Read the full Conference Outcome Report.

The main event for the ECH team in 2012 was the conference marking the end of the Children of Prisoners, Mitigations and Interventions to Strengthen Mental Health (COPING) Project.

The EU-funded project spanned 4 countries and 3 years and focused on collecting data on children of prisoners in Sweden, Germany, Romania and the UK.

Led by the University of Huddersfield, the COPING Project was unique in that it partnered an NGO with a university in each of the countries conducting research.

Early in the year, the Conference Planning Committee, chaired by ECH set about defining the objectives, target audience and structure of the day.  

The COPING Project findings led to the creation of policy recommendations and the conference day served as a platform of presenting both the data collected over the 3-year period as well as showcasing the policy recommendations to an audience of policymakers and practitioners.

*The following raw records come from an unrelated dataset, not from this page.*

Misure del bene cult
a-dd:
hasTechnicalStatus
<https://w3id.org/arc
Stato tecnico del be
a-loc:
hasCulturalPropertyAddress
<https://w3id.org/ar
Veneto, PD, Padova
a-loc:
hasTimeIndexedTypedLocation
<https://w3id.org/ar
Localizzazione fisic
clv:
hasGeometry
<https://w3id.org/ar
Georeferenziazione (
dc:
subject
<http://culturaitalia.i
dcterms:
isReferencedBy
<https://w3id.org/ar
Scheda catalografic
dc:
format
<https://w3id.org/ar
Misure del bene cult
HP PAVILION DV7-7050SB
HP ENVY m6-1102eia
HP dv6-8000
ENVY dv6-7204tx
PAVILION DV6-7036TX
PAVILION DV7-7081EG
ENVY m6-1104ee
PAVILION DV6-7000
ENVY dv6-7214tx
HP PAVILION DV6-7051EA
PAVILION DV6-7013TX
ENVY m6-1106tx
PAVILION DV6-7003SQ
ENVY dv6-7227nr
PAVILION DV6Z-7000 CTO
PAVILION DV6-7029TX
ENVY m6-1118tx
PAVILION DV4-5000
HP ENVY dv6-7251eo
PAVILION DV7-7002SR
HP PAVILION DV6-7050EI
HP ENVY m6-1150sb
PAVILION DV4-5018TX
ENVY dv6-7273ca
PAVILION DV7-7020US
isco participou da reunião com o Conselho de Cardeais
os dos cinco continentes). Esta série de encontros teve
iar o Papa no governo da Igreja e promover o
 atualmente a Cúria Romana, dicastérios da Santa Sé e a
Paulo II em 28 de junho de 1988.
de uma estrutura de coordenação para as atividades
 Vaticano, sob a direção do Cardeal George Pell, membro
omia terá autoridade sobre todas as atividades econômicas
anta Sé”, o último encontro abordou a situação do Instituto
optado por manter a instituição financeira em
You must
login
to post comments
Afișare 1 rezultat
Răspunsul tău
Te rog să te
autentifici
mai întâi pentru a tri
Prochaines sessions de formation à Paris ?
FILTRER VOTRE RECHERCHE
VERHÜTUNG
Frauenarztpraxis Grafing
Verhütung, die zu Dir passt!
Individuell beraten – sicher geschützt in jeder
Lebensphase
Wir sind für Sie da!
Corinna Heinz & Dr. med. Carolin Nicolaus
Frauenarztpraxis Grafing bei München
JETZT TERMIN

The conference, entitled COPING with a Parent in Prison: An Agenda for Policy Reform, was held at the Cinquantenaire Museum in Brussels on 6 November.  Over 120 delegates were in attendance.

The morning session of the day was chaired by ECH Member Maja Gabelica Supljika, Deputy Ombudsman for Children Croatia and opened with an opening speech by The Right Hon Baroness Hale of Richmond, with a keynote speech by Jean Lambert, MEP London.  Both women spoke on the importance of recognising the rights of children of prisoners in judicial systems throughout the EU.

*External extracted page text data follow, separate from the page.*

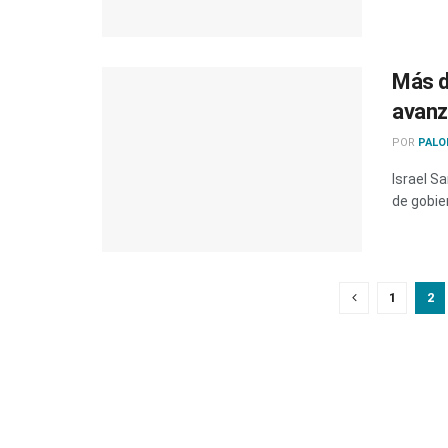
Más d
avanz
POR
PALO
Israel S
de gobie
1
2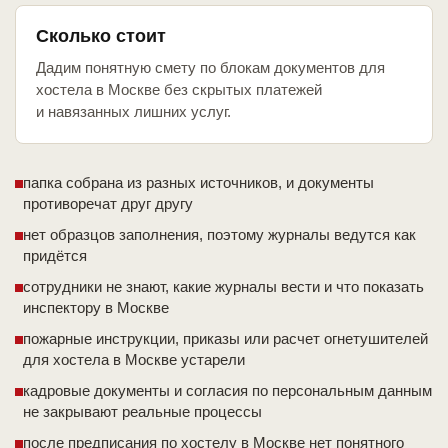
Сколько стоит
Дадим понятную смету по блокам документов для
хостела в Москве без скрытых платежей
и навязанных лишних услуг.
папка собрана из разных источников, и документы
противоречат друг другу
нет образцов заполнения, поэтому журналы ведутся как
придётся
сотрудники не знают, какие журналы вести и что показать
инспектору в Москве
пожарные инструкции, приказы или расчет огнетушителей
для хостела в Москве устарели
кадровые документы и согласия по персональным данным
не закрывают реальные процессы
после предписания по хостелу в Москве нет понятного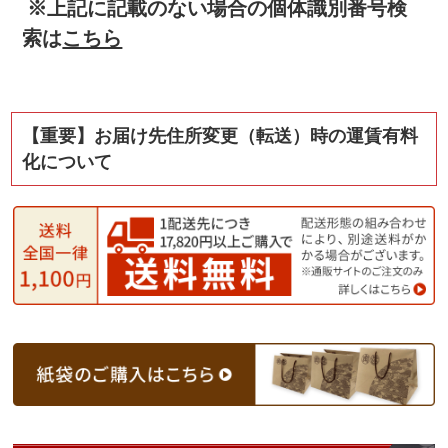
※上記に記載のない場合の個体識別番号検
索は
こちら
【重要】お届け先住所変更（転送）時の運賃有料
化について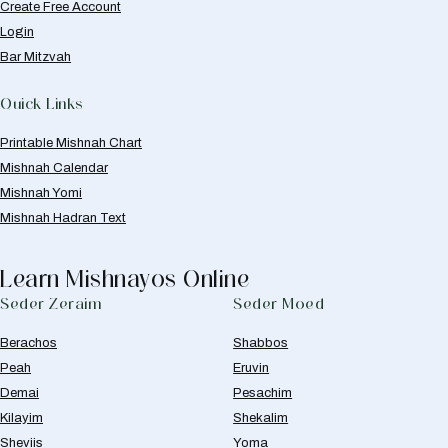
Create Free Account
Login
Bar Mitzvah
Quick Links
Printable Mishnah Chart
Mishnah Calendar
Mishnah Yomi
Mishnah Hadran Text
Learn Mishnayos Online
Seder Zeraim
Seder Moed
Berachos
Shabbos
Peah
Eruvin
Demai
Pesachim
Kilayim
Shekalim
Sheviis
Yoma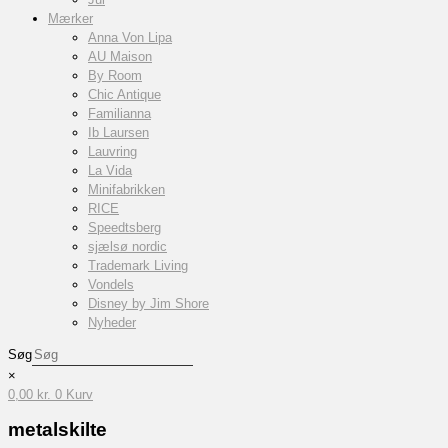
Mærker
Anna Von Lipa
AU Maison
By Room
Chic Antique
Familianna
Ib Laursen
Lauvring
La Vida
Minifabrikken
RICE
Speedtsberg
sjælsø nordic
Trademark Living
Vondels
Disney by Jim Shore
Nyheder
Søg
×
0,00
kr.
0
Kurv
metalskilte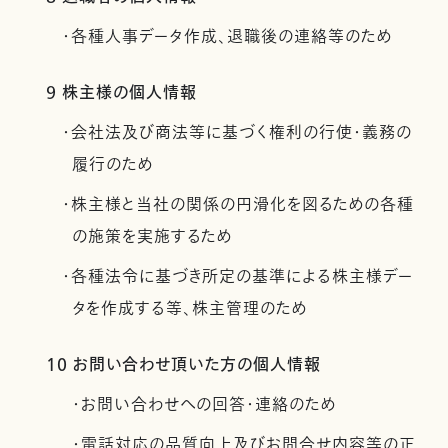
・各種人事データ作成、退職後の連絡等のため
9 株主様の個人情報
・会社法及び商法等に基づく権利の行使・義務の
履行のため
・株主様と当社の関係の円滑化を図るための各種
の施策を実施するため
・各種法令に基づき所定の基準による株主様デー
タを作成する等、株主管理のため
10 お問い合わせ頂いた方の個人情報
・お問い合わせへの回答・連絡のため
・電話対応の品質向上及びお問合せ内容等の正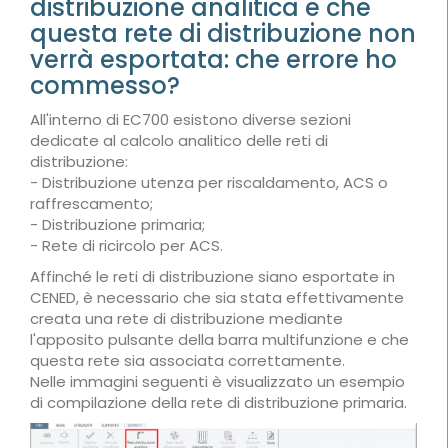
distribuzione analitica e che
questa rete di distribuzione non
verrà esportata: che errore ho
commesso?
All'interno di EC700 esistono diverse sezioni
dedicate al calcolo analitico delle reti di
distribuzione:
- Distribuzione utenza per riscaldamento, ACS o
raffrescamento;
- Distribuzione primaria;
- Rete di ricircolo per ACS.
Affinché le reti di distribuzione siano esportate in
CENED, è necessario che sia stata effettivamente
creata una rete di distribuzione mediante
l'apposito pulsante della barra multifunzione e che
questa rete sia associata correttamente.
Nelle immagini seguenti è visualizzato un esempio
di compilazione della rete di distribuzione primaria.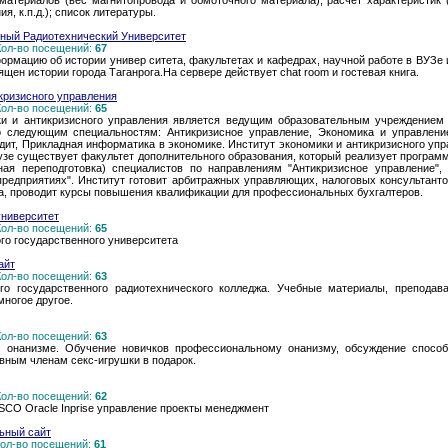
материалов (вес магнитопровода и обмоточного материала); расчет характеристик (
я, к.п.д.); список литературы.
нный Радиотехнический Университет
 Кол-во посещений:
67
ормацию об истории универ ситета, факультетах и кафедрах, научной работе в ВУЗе
щен истории города Таганрога.На сервере действует chat room и гостевая книга.
кризисного управления
 Кол-во посещений:
65
ки и антикризисного управления является ведущим образовательным учреждением 
 следующим специальностям: Антикризисное управление, Экономика и управление 
едит, Прикладная информатика в экономике. Институт экономики и антикризисного уп
вузе существует факультет дополнительного образования, который реализует програ
ая переподготовка) специалистов по направлениям "Антикризисное управление", "
предприятиях". Институт готовит арбитражных управляющих, налоговых консультанто
а, проводит курсы повышения квалификации для профессиональных бухгалтеров.
университет
 Кол-во посещений:
65
о государственного университета
айт
 Кол-во посещений:
63
о государственного радиотехнического колледжа. Учебные материалы, преподават
многое другое.
 Кол-во посещений:
63
онанизме. Обучение новичков профессиональному онанизму, обсуждение способо
вным членам секс-игрушки в подарок.
 Кол-во посещений:
62
l SCO Oracle Inprise управление проекты менеджмент
ьный сайт
 Кол-во посещений:
61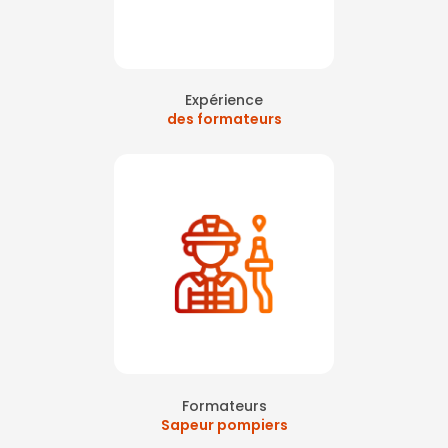
Expérience
des formateurs
Formateurs
Sapeur pompiers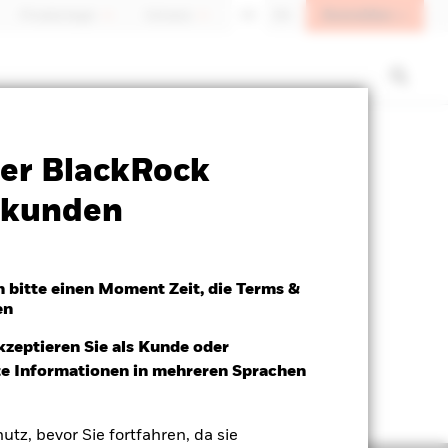
Anmelden
Privatanleger
Schweiz
DE
EN
SFDR Web Disclosure
Herunterladen
er BlackRock
atkunden
h bitte einen Moment Zeit, die Terms &
en
kzeptieren Sie als Kunde oder
ite Informationen in mehreren Sprachen
utz, bevor Sie fortfahren, da sie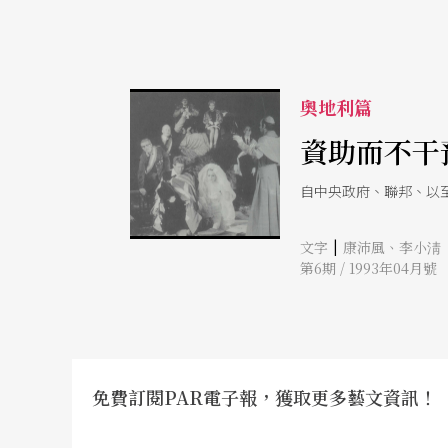
奧地利篇
資助而不干
自中央政府、聯邦、以
|
文字
康沛風、李小淸
第6期 / 1993年04月號
免費訂閱PAR電子報，獲取更多藝文資訊！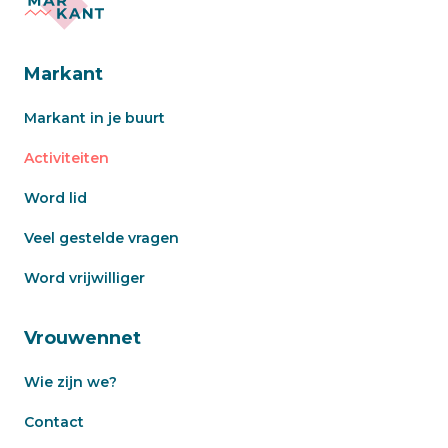
Markant
Markant in je buurt
Activiteiten
Word lid
Veel gestelde vragen
Word vrijwilliger
Vrouwennet
Wie zijn we?
Contact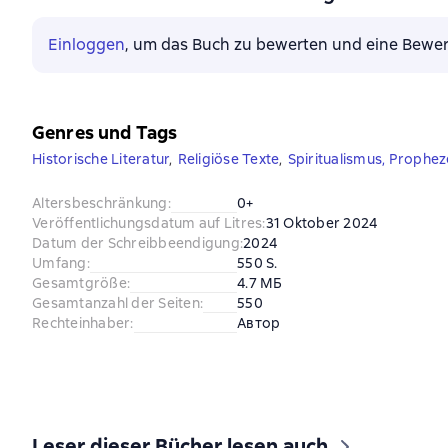
Einloggen
, um das Buch zu bewerten und eine Bewer
Genres und Tags
Historische Literatur
,
Religiöse Texte
,
Spiritualismus, Prophe
Altersbeschränkung
:
0+
Veröffentlichungsdatum auf Litres
:
31 Oktober 2024
Datum der Schreibbeendigung
:
2024
Umfang
:
550 S.
Gesamtgröße
:
4.7 МБ
Gesamtanzahl der Seiten
:
550
Rechteinhaber
:
Автор
Leser dieser Bücher lesen auch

The morning session continued with presentations from within the COPING research consortium.  Research was presented from the study during the morning session by the following academics:

  • Adele Jones, University of Huddersfield
  • Matthias Schützwohl, Universität Dresden
  • Martin Manby, University of Huddersfield
  • Anne H. Berman, Karolinska Institutet

The presentation of research findings on this scale markedthe first time such data was conducted and showcased at the EU level regarding children of prisoners.  The conference stage served as a springboard for taking the issue into an EU agenda.

Following the presentations of findings was a series of presentations from the NGO members of the COPING consortium, focusing on the practical impact the research had in their own work.  The afternoon session began with a presentation of policy recommendations that were based on research findings.

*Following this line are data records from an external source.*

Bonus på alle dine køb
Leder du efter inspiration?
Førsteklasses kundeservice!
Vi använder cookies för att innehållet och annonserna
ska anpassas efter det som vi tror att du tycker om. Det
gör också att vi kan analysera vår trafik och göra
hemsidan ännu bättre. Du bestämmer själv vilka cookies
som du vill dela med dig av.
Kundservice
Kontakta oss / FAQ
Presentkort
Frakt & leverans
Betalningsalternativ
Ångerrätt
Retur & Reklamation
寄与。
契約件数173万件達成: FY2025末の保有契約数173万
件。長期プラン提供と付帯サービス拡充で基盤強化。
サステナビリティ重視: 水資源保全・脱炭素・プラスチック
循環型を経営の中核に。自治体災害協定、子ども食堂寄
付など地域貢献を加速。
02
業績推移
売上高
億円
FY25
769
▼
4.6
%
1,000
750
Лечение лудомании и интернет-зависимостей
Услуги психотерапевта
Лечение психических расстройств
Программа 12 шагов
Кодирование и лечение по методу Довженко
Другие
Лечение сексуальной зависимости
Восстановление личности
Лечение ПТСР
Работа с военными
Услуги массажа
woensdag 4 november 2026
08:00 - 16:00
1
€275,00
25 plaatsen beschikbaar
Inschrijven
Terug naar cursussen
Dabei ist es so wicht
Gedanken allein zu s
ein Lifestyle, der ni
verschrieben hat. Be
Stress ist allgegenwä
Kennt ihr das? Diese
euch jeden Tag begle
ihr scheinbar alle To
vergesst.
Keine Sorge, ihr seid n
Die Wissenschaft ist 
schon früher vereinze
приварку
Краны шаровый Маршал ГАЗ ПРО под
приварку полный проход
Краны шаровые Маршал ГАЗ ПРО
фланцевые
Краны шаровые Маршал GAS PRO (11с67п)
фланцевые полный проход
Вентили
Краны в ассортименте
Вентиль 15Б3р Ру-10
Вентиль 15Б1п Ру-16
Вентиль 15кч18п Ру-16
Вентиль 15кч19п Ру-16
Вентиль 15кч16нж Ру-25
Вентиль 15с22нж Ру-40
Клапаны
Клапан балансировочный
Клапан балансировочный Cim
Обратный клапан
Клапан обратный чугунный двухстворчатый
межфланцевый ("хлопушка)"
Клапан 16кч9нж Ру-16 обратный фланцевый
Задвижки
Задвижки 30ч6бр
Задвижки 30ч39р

Alex Hirschfield, of the University of Huddersfield presented these recommendations, which included:

  • Children have the right to get information that is important to their health and well-being
  • Child’s right to privacy/police raids
  • Children have the right to not be discriminated against
  • Children have the right to information and support and the right for their parents to receive support
  • Children have the right to information and support and the right for their parents to receive support

Following the policy recommendations, a panel of young people who participated in the COPING research gave a presentation of their own experiences.  Spearheaded by COPE network member Bryggan, this, for many was the highlight of the day as the young people were given the opportunity to speak directly to the policy makers.  In a world where they so frequently feel invisible, this presentation was incredibly moving as the young people explained their personal experiences to a captivated audience of individuals who can begin to make a real difference at the EU level.

Following the young people presentation was a panel session of experts, including:

  • Verena Knaus, Senior Policy Advisor, UNICEF Brussels
  • Margaret Tuite, Children’s Commissioner Coordinator for Children’s Rights
  • Rachel Brett, QUNO Representative for Human Rights & Refugees
  • Stefan Enggist, World Health Organization (WHO),  Prison & Policy Officer

The panel took a series of questions and engaged with the audience on a variety of issues relating to the research findings and taking the issue further in their own fields.  Margaret Tuite committed herself to including children of prisoners in her remit and Stefan Enggist commented on the importance of recognising male prisoners as fathers and including this in the WHO prison – focused programmes.

Liz Ayre, Director of Eurochips, gave the concluding remarks to the conference, highlighting how the network and its member associations across Europe would take COPING findings, results and recommendations forward.